======== Data shown
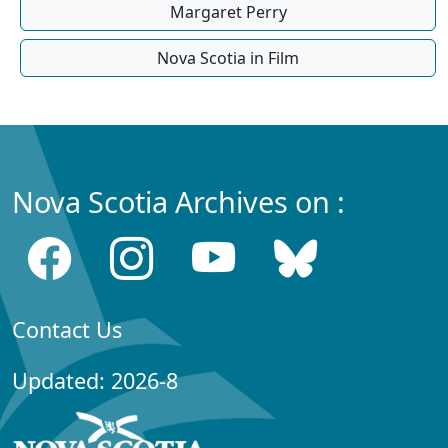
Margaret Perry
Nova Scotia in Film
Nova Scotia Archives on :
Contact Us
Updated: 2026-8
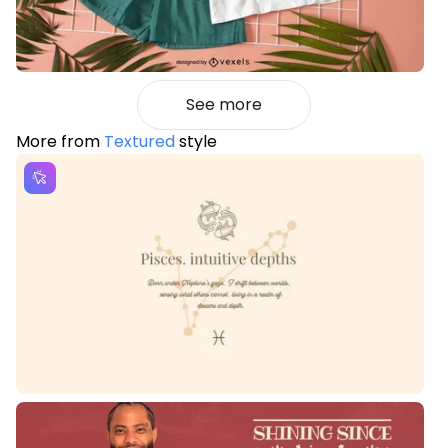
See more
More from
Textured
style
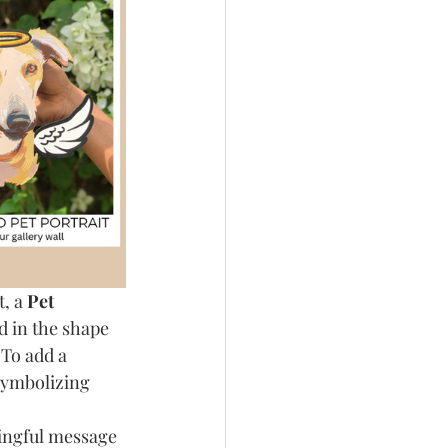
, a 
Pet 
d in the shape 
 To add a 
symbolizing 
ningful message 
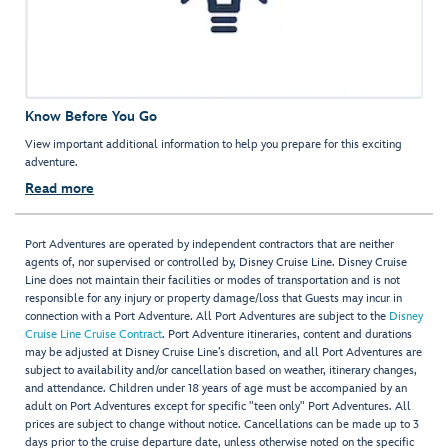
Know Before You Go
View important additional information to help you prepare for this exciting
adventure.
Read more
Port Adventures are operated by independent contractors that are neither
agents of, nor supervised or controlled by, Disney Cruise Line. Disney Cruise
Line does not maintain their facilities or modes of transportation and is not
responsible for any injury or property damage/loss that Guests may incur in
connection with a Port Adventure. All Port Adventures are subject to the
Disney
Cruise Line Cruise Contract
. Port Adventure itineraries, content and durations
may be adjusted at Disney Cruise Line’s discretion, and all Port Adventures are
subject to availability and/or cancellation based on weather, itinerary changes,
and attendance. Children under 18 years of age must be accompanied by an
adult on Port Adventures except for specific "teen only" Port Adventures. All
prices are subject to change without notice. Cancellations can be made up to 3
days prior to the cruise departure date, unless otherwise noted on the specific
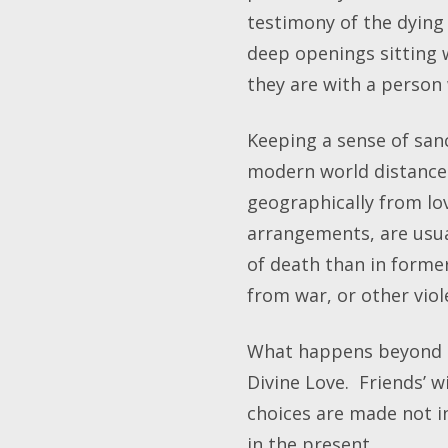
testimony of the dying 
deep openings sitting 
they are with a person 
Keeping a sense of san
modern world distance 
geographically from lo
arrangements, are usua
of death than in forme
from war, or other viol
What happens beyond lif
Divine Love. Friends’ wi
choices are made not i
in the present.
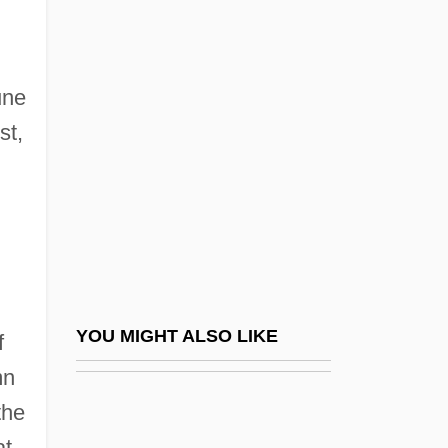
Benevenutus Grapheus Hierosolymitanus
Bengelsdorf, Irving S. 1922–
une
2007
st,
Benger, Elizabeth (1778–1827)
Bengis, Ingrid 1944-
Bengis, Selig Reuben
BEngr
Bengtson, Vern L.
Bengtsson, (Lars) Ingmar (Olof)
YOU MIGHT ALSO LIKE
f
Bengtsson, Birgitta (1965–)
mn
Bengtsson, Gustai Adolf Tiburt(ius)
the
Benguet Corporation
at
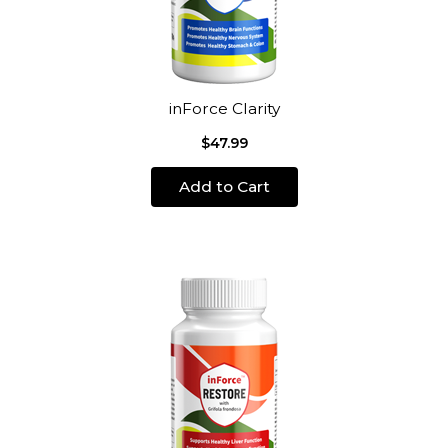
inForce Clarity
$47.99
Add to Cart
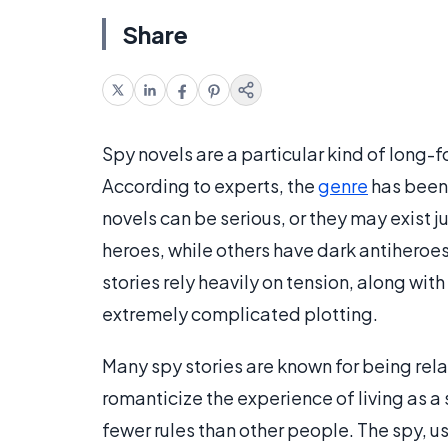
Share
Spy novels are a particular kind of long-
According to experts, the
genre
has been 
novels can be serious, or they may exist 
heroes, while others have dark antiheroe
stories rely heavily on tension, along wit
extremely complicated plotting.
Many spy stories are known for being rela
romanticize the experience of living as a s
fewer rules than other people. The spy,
================
◆ Problem details ◆
The required output is each line of the entries that contains the word "Adventures".

◆ Result for this task ◆
Port Adventures are operated by independent contractors that are neither
connection with a Port Adventure. All Port Adventures are subject to the
may be adjusted at Disney Cruise Line’s discretion, and all Port Adventures are
adult on Port Adventures except for specific "teen only" Port Adventures. All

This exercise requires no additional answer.